The Henna Artist(95)



I pulled my head back to look at her. I lifted her chin. “No, Radha, you won’t. You never were. You never will be. I’m sorry I ever said that of you. You’ve brought so much good luck into my life, into our lives. If it hadn’t been for you, do you think I’d be going to Shimla? Building my own healing garden? Working with Dr. Kumar? How would I have done any of that without you?”

She blinked her wet lashes.

“For years, I’ve been serving women who only needed me to make them feel better. In Shimla, I’ll be serving people who want me to make them better. Because they’re truly suffering. Those are the people saas trained me to work with. They need me.
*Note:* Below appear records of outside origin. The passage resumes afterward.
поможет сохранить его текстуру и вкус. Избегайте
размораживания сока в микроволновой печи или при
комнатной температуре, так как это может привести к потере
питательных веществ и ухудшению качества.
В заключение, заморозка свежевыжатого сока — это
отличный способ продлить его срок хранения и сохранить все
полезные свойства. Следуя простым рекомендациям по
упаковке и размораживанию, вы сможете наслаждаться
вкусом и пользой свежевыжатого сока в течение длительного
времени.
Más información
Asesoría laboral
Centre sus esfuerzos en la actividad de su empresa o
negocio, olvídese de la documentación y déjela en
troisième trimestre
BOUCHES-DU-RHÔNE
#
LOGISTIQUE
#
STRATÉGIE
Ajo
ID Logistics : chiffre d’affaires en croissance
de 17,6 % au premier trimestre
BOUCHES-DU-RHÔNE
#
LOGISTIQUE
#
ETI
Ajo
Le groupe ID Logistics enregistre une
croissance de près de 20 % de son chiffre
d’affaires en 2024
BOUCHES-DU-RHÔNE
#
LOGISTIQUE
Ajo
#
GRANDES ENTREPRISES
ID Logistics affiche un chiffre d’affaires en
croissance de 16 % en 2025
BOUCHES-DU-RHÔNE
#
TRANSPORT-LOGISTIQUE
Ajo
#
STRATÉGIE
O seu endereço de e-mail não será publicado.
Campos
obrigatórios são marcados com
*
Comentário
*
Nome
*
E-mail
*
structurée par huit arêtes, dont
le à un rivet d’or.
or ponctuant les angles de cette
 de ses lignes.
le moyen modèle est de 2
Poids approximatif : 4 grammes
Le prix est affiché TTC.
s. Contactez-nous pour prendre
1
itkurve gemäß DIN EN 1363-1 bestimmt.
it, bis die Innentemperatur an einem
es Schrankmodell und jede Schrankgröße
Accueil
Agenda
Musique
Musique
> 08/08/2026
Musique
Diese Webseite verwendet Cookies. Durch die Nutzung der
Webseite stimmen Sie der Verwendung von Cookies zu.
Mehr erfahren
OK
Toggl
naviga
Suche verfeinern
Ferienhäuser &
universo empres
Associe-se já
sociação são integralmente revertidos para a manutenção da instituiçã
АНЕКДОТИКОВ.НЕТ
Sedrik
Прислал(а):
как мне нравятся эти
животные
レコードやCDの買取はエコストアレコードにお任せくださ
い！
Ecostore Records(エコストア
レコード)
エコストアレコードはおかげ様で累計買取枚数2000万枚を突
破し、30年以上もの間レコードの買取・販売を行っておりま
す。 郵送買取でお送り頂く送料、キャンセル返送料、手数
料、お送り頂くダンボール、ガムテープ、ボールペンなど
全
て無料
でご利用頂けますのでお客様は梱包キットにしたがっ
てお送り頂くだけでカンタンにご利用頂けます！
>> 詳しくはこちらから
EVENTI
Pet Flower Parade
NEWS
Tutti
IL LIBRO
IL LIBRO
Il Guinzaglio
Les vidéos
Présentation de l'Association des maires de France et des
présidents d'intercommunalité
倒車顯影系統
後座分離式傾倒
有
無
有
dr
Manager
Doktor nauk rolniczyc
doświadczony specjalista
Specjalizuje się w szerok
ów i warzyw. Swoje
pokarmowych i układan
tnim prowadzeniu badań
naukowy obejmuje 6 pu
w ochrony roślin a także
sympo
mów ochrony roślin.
And I want to be with them.”

I smoothed her hair.

“And look how you’ve helped me create a family. Malik. Kanta and Manu. And Nikhil. And, of course, you. You, Radha, Krishna’s wise gopi.”

What a miracle that she had found me, and I, her.

“So, Rundo Rani, burri sayani...are you coming to Shimla with us?”

Radha looked up at me. After a while, she nodded.

In the pause that followed, I heard a dog yelp, a tonga clop, crows flutter in the trees.

When, at last, she relaxed her hold on me, I kissed the top of her head.

“We’ll get your things in the morning from Kanta’s.” I wiped her face with my sari. “Come. I have aloo gobi subji waiting. I don’t know why it always tastes much better at night.”



* * *



The next morning, while I swept the Rajnagar house, Malik and Radha loaded our carriers onto the waiting tonga. We would stop at Kanta’s and say our goodbyes en route to the railway.

I took one last round of the room. Touched the walls. Trailed my fingers across the mosaic.

My life as a henna artist was over. I would never again paint the hands of the ladies of Jaipur.

I pulled the pocket watch from my petticoat, ran my thumb over the smooth white pearls that made up the initial L.

I set the watch on the countertop, stepped outside and closed the door behind me.





      TWENTY-TWO


    Jaipur Railway Station November 4, 1956


The platforms of the Jaipur railway station were teeming with passengers, spiced peanut vendors, shoe shiners, toothless beggars and stray dogs sniffing for discarded morsels. Even after a train started moving, people continued to board, asking for a hand up, their luggage loaded by helpful passengers who themselves were hanging by handrails on both sides of the cars. It was a wonder any trains managed to take off at all.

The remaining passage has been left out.